White Saviors in Yellow Rose

Overview

Yellow Rose¹ (2019) is a touching film about the story of an undocumented Filipina teenager pursuing her dream of pursuing country music despite the barriers posed to her because of her undocumented status, the popular conception of country music as white, and the transitions from childhood to adulthood. In this review, I will be analyzing the film’s subversion of the white savior trope that is often featured in American films that center on a character who is of color and display them as someone in need of saving. I believe that this movie truly did subvert white saviorism, despite what many critics have to say. Rose’s defiance and resolve to provide for herself and further her singing career in the midst of intense psychological stress is a decision made with a desire to not be beholden to anyone’s charity.
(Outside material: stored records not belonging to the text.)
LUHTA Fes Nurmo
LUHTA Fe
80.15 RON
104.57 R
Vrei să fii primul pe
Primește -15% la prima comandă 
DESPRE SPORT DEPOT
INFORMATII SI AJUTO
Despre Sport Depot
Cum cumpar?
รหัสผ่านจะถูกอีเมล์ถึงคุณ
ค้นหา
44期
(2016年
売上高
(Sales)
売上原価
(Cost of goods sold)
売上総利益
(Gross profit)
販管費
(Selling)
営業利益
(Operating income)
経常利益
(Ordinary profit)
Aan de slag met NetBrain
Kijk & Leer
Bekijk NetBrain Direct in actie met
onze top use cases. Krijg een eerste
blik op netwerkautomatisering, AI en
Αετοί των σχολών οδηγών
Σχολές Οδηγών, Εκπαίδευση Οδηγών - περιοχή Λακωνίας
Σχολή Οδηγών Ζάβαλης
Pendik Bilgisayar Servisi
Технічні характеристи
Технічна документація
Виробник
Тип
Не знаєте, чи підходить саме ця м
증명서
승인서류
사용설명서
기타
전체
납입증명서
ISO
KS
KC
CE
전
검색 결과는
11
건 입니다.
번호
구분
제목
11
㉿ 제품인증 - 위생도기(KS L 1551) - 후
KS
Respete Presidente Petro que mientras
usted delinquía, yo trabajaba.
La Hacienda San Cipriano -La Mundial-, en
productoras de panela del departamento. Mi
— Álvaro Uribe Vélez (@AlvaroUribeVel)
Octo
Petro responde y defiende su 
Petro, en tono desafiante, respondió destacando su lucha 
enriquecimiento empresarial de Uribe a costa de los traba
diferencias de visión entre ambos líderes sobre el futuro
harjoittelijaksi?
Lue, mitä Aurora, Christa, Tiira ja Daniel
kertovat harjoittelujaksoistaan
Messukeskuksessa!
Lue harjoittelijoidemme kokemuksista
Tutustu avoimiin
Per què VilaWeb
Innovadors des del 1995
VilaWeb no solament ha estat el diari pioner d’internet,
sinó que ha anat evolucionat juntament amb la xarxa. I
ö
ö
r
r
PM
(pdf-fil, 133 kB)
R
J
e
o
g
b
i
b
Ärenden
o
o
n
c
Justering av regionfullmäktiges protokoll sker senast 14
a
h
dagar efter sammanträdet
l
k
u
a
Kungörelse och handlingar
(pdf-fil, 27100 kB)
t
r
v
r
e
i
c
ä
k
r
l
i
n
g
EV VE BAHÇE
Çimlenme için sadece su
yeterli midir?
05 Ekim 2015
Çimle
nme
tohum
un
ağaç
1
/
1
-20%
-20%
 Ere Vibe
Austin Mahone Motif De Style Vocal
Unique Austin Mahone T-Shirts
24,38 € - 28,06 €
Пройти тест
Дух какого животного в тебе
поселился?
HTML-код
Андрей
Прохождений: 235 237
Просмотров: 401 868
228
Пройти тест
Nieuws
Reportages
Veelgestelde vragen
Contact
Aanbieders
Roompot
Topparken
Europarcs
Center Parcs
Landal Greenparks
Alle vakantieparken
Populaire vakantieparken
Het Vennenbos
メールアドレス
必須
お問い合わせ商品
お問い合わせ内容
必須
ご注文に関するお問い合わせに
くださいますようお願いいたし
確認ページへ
To best analyze the film’s subversion of the white savior trope that is common in American media, I will do the following things.

  1. Explain the history of Filipino immigration to the United States to help contextualize the power imbalance between white and Filipino people

  2. Define white saviorism as a film genre through reference to older influences and provide examples of media that fits this working definition (The Blind Side² (2009) and The Help³ (2011)) to help develop the concept in the reader’s mind

  3. Explain how Yellow Rose is not a white savior film

A BRIEF HISTORY OF AMERICAN IMPERIALISM IN THE PHILIPPINES

A sketch depicting the capture of Aguinaldo, a Filipino revolutionary leader in 1901⁵.

After being colonized by Spanish forces for almost 300 years, the Filipino people were subject to a new form of subjugation through American imperialism after being sold to the United States by an economically and politically weak Spain. Starting in 1899, American military forces started to slowly take over the Filipino islands in an effort to gain an economic foothold in Asia⁴. Though there were attempts to retain sovereignty like the one depicted to the left of this text by revolutionaries like Emilio Aguinaldo, ultimately the United States gained control of the region and proceeded to not only financially and politically benefit from this continued subjugation, but also assert their cultural superiority through programs meant to enforce American ideals of education and more⁵ . In the late 1800s and early 1900s, there were programs between the American imperialist government and the Filipino government that did two things: (1) Filipino students, known as pensionados, were sent to America to gain an education that they could later bring to the Philippines when they moved back and (2) sent American educators to the Philippines to instill American values and ideas ⁶ ⁷ .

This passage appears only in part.